Storage tiering — the line item most teams ignore

Compute gets the FinOps attention because it’s loud. Storage is quiet and accretive. On a year-plus engagement, the storage line item was 32% of the bill by month six. Here is what cut it.

Active vs long-term storage

BigQuery automatically moves a table partition from active storage to long-term storage 90 days after the last modification. Long-term is half the price.

The catch: any UPDATE, MERGE, or partition rewrite resets the 90-day clock. Pipelines that touch old partitions for any reason keep them in active storage indefinitely.

Audit query:

SELECT
  table_id,
  ROUND(SUM(IF(storage_class='LONG_TERM', size_bytes, 0)) / POW(10, 12), 2) AS long_term_tb,
  ROUND(SUM(IF(storage_class='ACTIVE',    size_bytes, 0)) / POW(10, 12), 2) AS active_tb,
  ROUND(SUM(IF(storage_class='ACTIVE',    size_bytes, 0))
        / NULLIF(SUM(size_bytes), 0) * 100, 1) AS pct_active
FROM `region-us`.INFORMATION_SCHEMA.PARTITIONS
WHERE table_id IN (SELECT table_name FROM `dataset.__TABLES__`)
GROUP BY table_id
ORDER BY active_tb DESC
LIMIT 50;

If a table is years old and 100% active, something is rewriting historical partitions. Find what, fix what.

Physical vs logical billing

In late 2023 BigQuery introduced physical-byte billing. Logical billing (the default) charges by uncompressed size; physical billing charges by the actual storage footprint after compression and clustering.

For columnar, well-clustered tables, physical billing is 3-5× cheaper than logical for the same data. For sparse / poorly-compressing tables it’s about the same or slightly worse.

The switch is per-dataset. You can A/B test by enabling physical billing on one dataset and comparing the storage line item month-over-month.

We moved 18 of 24 datasets to physical billing across the engagement. The six we didn’t move were either too small to matter or had compression ratios under 2× where the savings didn’t justify the operational change.

Column-level retention

BigQuery doesn’t have column-level retention. But you can fake it with a scheduled job that nulls old columns:

UPDATE my_table
SET pii_column = NULL
WHERE event_date < CURRENT_DATE() - 90
  AND pii_column IS NOT NULL;

Three reasons this is worth doing:

Storage. A nulled column compresses to nearly nothing.
Audit. The historical row still exists for analytics; the PII is gone. Privacy review likes that.
Cost of breach.
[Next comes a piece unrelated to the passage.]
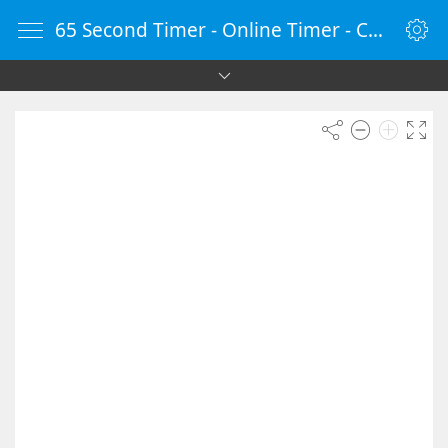
65 Second Timer - Online Timer - Countdown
A column that doesn’t exist after 90 days is a column that can’t be in a breach disclosure.

The UPDATE itself costs bytes scanned; do it in monthly batches over partitions that have already reached long-term storage so the cost is bounded.

Clustering after the fact

Many old tables were created without clustering keys because the team didn’t know which columns would dominate query filters yet. Clustering can be added retroactively to a table; the existing partitions don’t auto-recluster but new writes do.

For the hot tables we identified, we:

Added clustering on the top filter column (usually user_id or tenant_id).
Created a new table with the same schema + clustering, copied the historical partitions into it, swapped table names.
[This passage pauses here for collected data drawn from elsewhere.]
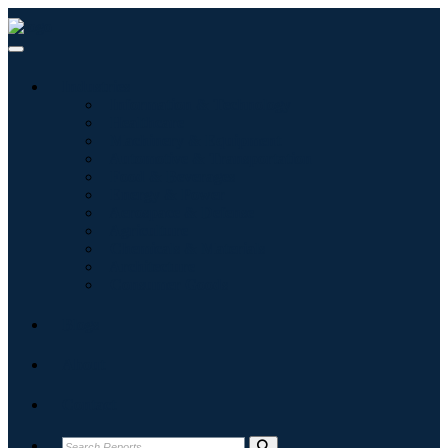
Industries
Information & Technology
Healthcare
Machinery & Equipment
Automotive & Transportation
Food & Beverages
Energy & Power
Aerospace & Defense
Agriculture
Chemicals & Materials
Architecture
Consumer Goods
Blogs
About
Contact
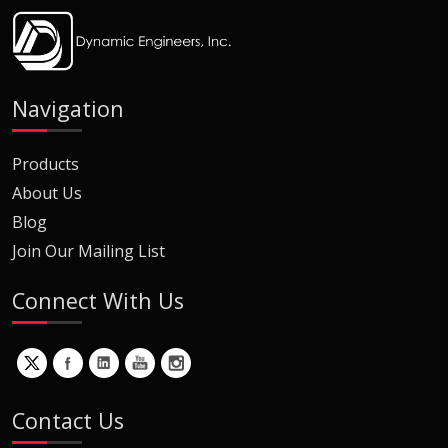
Navigation
Products
About Us
Blog
Join Our Mailing List
Connect With Us
Contact Us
The swap-and-rename approach has the advantage that every partition ends up clustered. The simple ALTER TABLE approach only clusters new writes; old partitions stay un-clustered until natively rewritten.
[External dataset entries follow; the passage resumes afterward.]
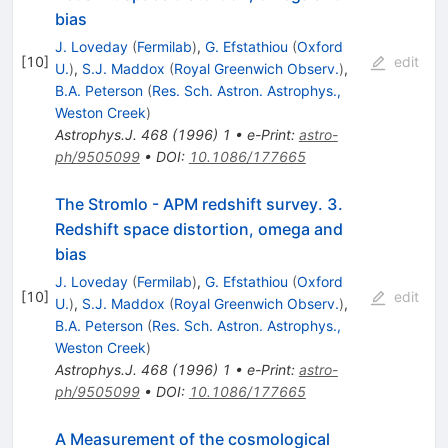
bias
J. Loveday
(
Fermilab
)
,
G. Efstathiou
(
Oxford
[
10
]
edit
U.
)
,
S.J. Maddox
(
Royal Greenwich Observ.
)
,
B.A. Peterson
(
Res. Sch. Astron. Astrophys.,
Weston Creek
)
Astrophys.J.
468
(
1996
)
1
•
e-Print
:
astro-
ph/9505099
•
DOI
:
10.1086/177665
The Stromlo - APM redshift survey. 3.
Redshift space distortion, omega and
bias
J. Loveday
(
Fermilab
)
,
G. Efstathiou
(
Oxford
[
10
]
edit
U.
)
,
S.J. Maddox
(
Royal Greenwich Observ.
)
,
B.A. Peterson
(
Res. Sch. Astron. Astrophys.,
Weston Creek
)
Astrophys.J.
468
(
1996
)
1
•
e-Print
:
astro-
ph/9505099
•
DOI
:
10.1086/177665
A Measurement of the cosmological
After clustering, query costs on the same workload drop because filtered queries read fewer blocks. The same engagement saw 22% reduction in bytes-billed on the top 10 fact tables after a backfill-and-cluster pass.

Snapshots vs copies

Backups are a storage line item too. The native answer: time-travel (automatic, 7 days) + snapshots (manual, billed at storage rates).

Snapshots are cheap because they’re stored as deltas from the source. A nightly snapshot of a 14 TB table that changes 100 GB per day costs ~100 GB of incremental storage per snapshot, not 14 TB. Configure a snapshot retention schedule that matches your RPO; resist the urge to keep daily snapshots for years.

The 30-day cycle

Storage savings are slower to land than query savings. A query rewrite shows up in the bill within 24 hours. A storage tier transition takes the 90-day clock to fully settle. A physical-billing migration shows up in the next monthly bill.

Plan a storage audit every quarter, not every month. The signal-to- noise ratio is too low at higher frequency.

The numbers

On the engagement:

Long-term storage backfill (pipelines stopped touching old partitions): ~₹50 L / month removed.
Physical billing on 18 datasets: ~₹1.2 Cr / month removed.
Column-level retention on PII columns: ~₹15 L / month removed.
Snapshot retention rationalisation: ~₹8 L / month removed.

About 18-22% of the engagement’s eventual 57% came from storage work alone. It was the quietest contributor and the most durable — nobody had to maintain the savings the way they have to maintain query rewrites.